Grace to you and peace from God our Father and from our Lord, and Savior, Jesus Christ.

From 2nd Corinthians, chapter 12, verses 9-10: “The Lord said to me: ‘My grace is sufficient for you, for My power is made perfect in weakness.’ Therefore (Paul said) I will boast all the more gladly of my weaknesses, so that the power of Christ may rest upon me. For the sake of Christ, then, I am content with weaknesses, insults, hardships, persecutions, and calamities. For when I am weak, then I am strong.”

Bridge

Oppressed by taxation without representation, people took up arms and fought to do what they could to gain independence from British governance. What they could do, they did, making us a representative nation free from that kind of tyranny because of those efforts … people graced us that gift.

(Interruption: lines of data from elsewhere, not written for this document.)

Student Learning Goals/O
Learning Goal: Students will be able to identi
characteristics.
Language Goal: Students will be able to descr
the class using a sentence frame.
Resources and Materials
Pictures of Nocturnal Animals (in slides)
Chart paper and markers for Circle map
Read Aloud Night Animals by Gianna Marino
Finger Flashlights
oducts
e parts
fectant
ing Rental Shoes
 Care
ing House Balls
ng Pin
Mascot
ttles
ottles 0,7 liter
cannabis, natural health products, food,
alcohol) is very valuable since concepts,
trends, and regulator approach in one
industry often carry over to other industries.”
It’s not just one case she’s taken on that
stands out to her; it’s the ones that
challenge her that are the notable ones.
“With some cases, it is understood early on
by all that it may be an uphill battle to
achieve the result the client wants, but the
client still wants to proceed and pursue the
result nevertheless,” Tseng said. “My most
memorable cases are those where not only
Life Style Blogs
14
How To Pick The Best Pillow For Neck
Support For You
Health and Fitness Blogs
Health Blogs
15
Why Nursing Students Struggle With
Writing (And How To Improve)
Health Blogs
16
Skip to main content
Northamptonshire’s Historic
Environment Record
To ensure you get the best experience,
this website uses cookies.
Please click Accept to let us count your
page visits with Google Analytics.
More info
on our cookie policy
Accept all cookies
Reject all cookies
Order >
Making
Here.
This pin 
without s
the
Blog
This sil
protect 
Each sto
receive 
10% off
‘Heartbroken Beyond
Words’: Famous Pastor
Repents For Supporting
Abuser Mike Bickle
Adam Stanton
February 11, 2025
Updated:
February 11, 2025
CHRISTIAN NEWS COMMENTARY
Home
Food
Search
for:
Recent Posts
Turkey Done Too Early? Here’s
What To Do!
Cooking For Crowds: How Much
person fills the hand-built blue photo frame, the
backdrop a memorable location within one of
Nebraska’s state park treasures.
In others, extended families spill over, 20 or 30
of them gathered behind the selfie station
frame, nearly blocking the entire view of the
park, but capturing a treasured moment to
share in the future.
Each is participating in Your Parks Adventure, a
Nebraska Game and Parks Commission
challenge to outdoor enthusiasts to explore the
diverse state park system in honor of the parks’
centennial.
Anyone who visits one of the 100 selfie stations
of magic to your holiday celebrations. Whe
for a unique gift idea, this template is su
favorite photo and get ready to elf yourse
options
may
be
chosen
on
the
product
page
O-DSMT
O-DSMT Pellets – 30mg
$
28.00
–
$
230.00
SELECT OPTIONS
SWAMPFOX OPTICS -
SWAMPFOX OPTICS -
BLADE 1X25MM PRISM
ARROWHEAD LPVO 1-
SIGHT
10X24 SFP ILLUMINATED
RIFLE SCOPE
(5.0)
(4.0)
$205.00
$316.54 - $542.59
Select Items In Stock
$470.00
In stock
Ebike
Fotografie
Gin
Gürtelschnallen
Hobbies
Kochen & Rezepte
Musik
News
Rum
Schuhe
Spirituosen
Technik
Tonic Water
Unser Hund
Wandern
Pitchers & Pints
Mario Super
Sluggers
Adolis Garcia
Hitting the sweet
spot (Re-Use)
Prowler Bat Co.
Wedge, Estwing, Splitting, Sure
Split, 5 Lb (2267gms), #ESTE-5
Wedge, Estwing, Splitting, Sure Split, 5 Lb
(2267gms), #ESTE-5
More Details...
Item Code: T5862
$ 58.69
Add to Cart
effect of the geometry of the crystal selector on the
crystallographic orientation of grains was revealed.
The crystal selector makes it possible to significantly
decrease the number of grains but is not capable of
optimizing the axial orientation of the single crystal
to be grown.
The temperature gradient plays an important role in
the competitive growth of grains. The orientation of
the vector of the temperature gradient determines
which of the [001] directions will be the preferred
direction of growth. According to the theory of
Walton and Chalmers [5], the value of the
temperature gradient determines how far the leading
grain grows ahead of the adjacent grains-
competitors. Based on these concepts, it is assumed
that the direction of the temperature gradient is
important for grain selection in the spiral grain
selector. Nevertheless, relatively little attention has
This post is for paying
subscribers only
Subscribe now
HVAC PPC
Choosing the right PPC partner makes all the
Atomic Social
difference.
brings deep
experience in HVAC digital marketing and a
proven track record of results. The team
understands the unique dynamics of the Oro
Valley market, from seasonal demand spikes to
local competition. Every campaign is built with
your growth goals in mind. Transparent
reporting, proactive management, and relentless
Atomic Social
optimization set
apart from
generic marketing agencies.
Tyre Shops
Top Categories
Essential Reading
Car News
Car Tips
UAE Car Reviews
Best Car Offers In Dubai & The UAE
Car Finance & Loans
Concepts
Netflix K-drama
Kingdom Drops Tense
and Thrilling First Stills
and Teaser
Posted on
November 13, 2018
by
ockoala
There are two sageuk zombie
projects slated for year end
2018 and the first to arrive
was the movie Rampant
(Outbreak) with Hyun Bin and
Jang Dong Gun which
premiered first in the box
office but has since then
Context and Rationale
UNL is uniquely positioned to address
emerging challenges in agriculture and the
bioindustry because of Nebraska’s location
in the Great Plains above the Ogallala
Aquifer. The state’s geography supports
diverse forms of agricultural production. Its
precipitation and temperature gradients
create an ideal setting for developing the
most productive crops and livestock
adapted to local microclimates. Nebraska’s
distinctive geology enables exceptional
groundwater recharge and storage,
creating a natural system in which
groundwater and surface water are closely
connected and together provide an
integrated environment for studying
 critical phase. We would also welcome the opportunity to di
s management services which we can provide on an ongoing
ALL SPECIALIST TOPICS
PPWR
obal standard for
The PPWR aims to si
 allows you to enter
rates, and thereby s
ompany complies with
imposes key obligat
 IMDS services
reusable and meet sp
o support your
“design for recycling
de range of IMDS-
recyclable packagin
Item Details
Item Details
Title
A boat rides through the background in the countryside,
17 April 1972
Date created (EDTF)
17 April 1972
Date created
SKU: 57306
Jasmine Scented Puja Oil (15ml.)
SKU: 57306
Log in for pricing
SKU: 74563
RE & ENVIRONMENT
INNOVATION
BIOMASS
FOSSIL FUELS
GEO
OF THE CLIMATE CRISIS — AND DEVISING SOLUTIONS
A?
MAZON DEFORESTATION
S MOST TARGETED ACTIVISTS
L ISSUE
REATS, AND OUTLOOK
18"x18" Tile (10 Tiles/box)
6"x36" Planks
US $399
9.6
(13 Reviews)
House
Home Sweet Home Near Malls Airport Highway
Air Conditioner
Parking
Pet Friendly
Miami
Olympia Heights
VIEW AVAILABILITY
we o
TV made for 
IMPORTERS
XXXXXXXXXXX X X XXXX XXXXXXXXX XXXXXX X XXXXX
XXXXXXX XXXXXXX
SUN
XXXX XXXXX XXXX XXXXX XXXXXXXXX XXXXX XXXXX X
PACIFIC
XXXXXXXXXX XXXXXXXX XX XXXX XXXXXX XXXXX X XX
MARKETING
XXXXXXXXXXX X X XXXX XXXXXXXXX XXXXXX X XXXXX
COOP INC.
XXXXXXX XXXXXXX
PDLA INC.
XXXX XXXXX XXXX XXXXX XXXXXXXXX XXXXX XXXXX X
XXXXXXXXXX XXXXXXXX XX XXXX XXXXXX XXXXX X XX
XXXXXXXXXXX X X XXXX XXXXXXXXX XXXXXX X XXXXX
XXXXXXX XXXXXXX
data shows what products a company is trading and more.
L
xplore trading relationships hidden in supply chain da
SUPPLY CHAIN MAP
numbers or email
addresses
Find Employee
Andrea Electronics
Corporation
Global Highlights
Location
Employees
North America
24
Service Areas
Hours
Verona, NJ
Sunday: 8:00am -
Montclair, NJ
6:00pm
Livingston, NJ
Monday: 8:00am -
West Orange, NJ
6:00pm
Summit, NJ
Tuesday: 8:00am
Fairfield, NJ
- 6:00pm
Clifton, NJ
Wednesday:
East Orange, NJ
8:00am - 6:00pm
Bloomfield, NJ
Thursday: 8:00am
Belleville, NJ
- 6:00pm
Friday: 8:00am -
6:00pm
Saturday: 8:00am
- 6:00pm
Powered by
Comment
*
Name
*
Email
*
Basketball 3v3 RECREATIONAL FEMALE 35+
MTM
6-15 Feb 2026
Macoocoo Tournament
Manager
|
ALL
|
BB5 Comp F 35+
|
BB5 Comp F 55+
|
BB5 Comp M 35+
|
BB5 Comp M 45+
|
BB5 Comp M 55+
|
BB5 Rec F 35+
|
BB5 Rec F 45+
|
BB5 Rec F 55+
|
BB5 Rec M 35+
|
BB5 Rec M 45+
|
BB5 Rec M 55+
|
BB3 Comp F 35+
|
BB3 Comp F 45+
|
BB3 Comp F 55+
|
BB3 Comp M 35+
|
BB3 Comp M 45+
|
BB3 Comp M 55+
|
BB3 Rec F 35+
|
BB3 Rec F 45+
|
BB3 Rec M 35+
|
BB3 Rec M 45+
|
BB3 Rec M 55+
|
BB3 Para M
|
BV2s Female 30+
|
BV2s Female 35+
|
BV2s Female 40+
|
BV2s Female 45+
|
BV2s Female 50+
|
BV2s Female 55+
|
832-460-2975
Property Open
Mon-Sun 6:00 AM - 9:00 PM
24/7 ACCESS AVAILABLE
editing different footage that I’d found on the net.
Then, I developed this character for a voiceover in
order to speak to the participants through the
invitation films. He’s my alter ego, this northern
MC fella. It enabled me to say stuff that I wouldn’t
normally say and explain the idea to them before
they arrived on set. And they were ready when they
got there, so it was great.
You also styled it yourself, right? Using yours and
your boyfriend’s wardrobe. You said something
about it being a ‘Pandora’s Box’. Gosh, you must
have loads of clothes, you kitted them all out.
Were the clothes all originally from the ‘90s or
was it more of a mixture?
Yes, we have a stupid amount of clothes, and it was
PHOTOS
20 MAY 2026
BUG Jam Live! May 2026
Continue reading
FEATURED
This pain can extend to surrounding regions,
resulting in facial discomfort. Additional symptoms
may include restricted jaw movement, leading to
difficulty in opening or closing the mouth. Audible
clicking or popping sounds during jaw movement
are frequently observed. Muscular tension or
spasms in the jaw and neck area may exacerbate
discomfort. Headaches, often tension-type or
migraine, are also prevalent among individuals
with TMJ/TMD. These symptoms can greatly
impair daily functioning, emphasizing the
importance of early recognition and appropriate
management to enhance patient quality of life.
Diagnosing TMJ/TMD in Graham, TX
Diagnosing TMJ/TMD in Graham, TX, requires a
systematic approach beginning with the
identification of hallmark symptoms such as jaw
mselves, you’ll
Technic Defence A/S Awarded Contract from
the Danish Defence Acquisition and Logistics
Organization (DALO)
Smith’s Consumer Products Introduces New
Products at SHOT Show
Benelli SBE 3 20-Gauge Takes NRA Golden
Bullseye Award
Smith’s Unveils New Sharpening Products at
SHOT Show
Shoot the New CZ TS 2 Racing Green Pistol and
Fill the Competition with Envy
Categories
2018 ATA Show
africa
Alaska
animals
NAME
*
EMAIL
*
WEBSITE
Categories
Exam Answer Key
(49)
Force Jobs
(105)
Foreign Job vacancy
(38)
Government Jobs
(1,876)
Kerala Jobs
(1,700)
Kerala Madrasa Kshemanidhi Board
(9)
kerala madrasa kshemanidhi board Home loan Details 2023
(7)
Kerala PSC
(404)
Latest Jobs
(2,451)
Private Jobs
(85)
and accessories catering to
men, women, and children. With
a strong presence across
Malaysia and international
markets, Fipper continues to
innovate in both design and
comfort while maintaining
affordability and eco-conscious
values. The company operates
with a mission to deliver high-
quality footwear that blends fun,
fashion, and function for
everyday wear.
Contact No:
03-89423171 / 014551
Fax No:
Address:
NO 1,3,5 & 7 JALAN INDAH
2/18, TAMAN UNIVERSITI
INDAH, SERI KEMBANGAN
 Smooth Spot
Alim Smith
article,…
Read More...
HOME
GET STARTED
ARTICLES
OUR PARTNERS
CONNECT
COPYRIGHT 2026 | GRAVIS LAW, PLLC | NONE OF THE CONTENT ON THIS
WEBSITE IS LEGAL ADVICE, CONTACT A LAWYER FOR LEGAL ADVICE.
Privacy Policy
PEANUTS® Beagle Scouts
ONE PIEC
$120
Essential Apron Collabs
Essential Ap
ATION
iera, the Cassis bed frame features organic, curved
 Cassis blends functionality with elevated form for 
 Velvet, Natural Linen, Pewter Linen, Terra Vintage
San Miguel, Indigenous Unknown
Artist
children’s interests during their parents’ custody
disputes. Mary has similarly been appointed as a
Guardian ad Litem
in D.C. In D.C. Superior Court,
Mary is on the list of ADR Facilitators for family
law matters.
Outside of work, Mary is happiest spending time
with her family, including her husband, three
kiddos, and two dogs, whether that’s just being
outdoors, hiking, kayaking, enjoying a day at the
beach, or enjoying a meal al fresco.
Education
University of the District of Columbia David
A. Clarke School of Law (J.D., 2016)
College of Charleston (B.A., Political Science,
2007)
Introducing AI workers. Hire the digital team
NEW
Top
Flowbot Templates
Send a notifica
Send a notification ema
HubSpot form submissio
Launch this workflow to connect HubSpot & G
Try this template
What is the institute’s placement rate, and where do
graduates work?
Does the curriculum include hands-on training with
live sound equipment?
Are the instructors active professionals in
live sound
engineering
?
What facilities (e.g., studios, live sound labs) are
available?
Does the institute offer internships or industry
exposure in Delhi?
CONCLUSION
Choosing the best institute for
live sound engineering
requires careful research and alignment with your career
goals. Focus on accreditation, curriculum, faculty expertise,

There are, now (and will continue to be in the future) other tyranny’s which people will have to decide what to do with. With those, we’ve got the ability to do what we humanly can.

And we have an example of the willingness of some (a couple of hundred years ago) to do what they could … that (especially this weekend) is something that we have to honor. We, now, enjoy a particular independence won by folks exerting effort and making sacrifices … and, for that (and all other liberating-noble work), we have God as well as certain people to thank.

Text

Paul didn’t take credit for the massively-liberating work that he’d done. Part of his point in our Epistle was that, if he’d wanted to, he could have demanded the respect that (for instance) Christians in Corinth owed him. He’d given them the Gospel (he’d brought them salvation) … and He was (of all the apostles) the one most-notably-successful in doing that. Of all human efforts to do something eternal, Paul ranks only behind God’s-Son-having-become-human in bringing Heaven to where Hell was.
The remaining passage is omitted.